The importance of active worship is one of the reasons that it is important to include congregational readings of various kinds in our worship services. Baptists worship in the Free Church tradition; that is, we have no set forms of worship prescribed for us [Cf. Skoglund and Hall, Manual, p. xiii]. We are free to worship as we please. Our tradition is to worship God with a simple dignity that is God-focused and Scripture-based. Still, participating in responsive readings and litanies and confessions is a good way for us all to be involved actively in worship.
For example, we have begun each Sunday to speak together a brief and basic affirmation of our faith. That affirmation reminds us of the central reality on which our lives as Christians are based; it is the reason we are here. Such an affirmation also contributes to our dialogue with God. As Franklin Segler, who taught for many years at Southwestern Seminary, said, “Such an affirmation of faith may help to keep worship alive in dialogue with the living God” [M. Segler, Christian Worship: Its Theology and Practice (Nashville: Broadman, 1967), p. 159]. But the main point I am making is that our worship should be active and not passive. We are to be actively engaged in the entire service: sing when we sing, pray when we pray, read when we read, proclaim when we proclaim, give when we give, respond when we respond.

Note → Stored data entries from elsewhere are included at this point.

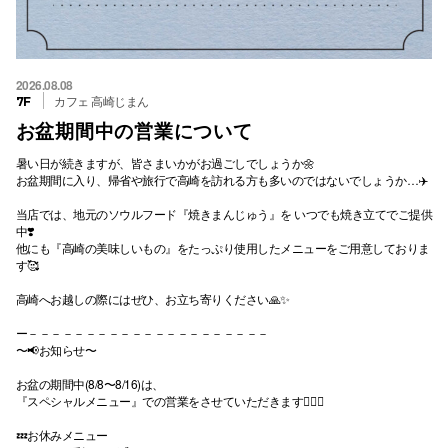
2026.08.08
カフェ 高崎じまん
7F
お盆期間中の営業について
暑い日が続きますが、皆さまいかがお過ごしでしょうか🌼
お盆期間に入り、帰省や旅行で高崎を訪れる方も多いのではないでしょうか…✈️
当店では、地元のソウルフード『焼きまんじゅう』を いつでも焼き立てでご提供
中❣️
他にも『高崎の美味しいもの』をたっぷり使用したメニューをご用意しておりま
す🥰
高崎へお越しの際にはぜひ、お立ち寄りください🙏✨
ー－－－－－－－－－－－－－－－－－－－－－
〜📢お知らせ〜
お盆の期間中(8/8〜8/16)は、
『スペシャルメニュー』での営業をさせていただきます💁🏻‍♀️
💤お休みメニュー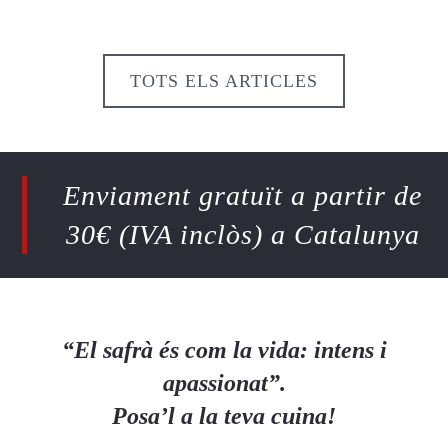
TOTS ELS ARTICLES
Enviament gratuït a partir de
30€ (IVA inclòs) a Catalunya
“El safrà és com la vida: intens i
apassionat”.
Posa’l a la teva cuina!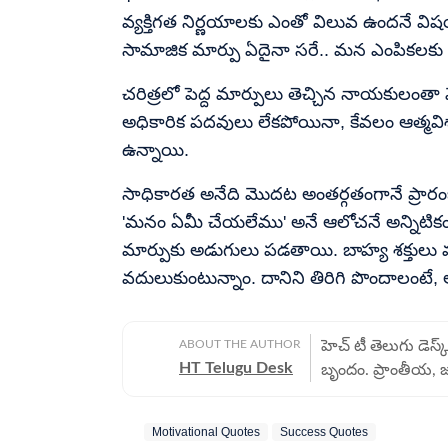
వ్యక్తిగత నిర్ణయాలకు ఎంతో విలువ ఉందనే విషయాన
సామాజిక మార్పు ఏదైనా సరే.. మన ఎంపికలకు 
చరిత్రలో పెద్ద మార్పులు తెచ్చిన నాయకు
అధికారిక పదవులు లేకపోయినా, కేవలం ఆత్మవ
ఉన్నాయి.
సాధికారత అనేది మొదట అంతర్గతంగానే ప్రారంభ
'మనం ఏమీ చేయలేము' అనే ఆలోచనే అన్నిటికంటే
మార్పుకు అడుగులు పడతాయి. బాహ్య శక్తులు మ
వదులుకుంటున్నాం. దానిని తిరిగి పొందాలంటే, 
ABOUT THE AUTHOR
హెచ్ టీ తెలుగు డెస్
HT Telugu Desk
బృందం. ప్రాంతీయ, 
వార్తలు అందించడంలో
విలువలను, ప్రమాణా
Motivational Quotes
Success Quotes
సంపూర్ణ వార్తావిల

The dialogue of worship is first and foremost a dialogue between God and us. But it is also a dialogue between those who are worshiping. Referring to Ephesians 5:19, Milburn Price said, “Though the divine-human dialogue is central to an understanding of worship, there is another ‘conversation’ within the context of worship…. In writing to the church at Ephesus, Paul gave an admonition to ‘speak to one another with psalms, hymns and spiritual songs” (Eph 5:19, NIV)” [Gary A. Furr and Milburn Price, The Dialogue of Worship: Creating Space for Revelation and Response (Macon, GA: Smyth & Helwys, 1998), p. 3]. So in our singing and speaking together we are encouraging one another in our faith, hope, love, and service. The praise of God is the main thing worship is about but a side effect of the worship of God is that we acknowledge our oneness in Christ and we encourage one another in our pilgrimages.
You may have realized along the way that everything I have said about worship this morning could be said in general about our lives as Christians. There’s a reason for that. Our entire lives are lives of worship because our entire lives are lives of service. Worship is not an occasional activity; worship is a lifestyle. We are the saved people of God who, because of his sacrificial service to us, now offer our sacrificial service to him. Our life “in here” and our life “out there” are of one piece. In all of it we are responding to God’s revelation in Jesus Christ. In all of it we are praising God. In all of it we are growing more and more into the image of God.
As Christians we want to immerse ourselves in the ways of God and in the life of Christ and we are taught of both of them by Scripture. I will have more to say about it next week but let me say today that this is why we are building what we do around the Christian year and the seasons of that year such as Advent, Lent, Holy Week, and Pentecost. By intentionally following the Christian calendar in our worship we intentionally immerse ourselves in the ways of God, in the life of Christ, and in the teachings of Scripture.
The approach to worship that we are taking also speaks to why our emphasis will be on the week-to-week, day-to-day worship of God—that is exactly the schedule on which we follow and serve and live.
But it all begins with the worship of God because of who God is and what God has done and how God has revealed God’s self to us. Thanks be to God!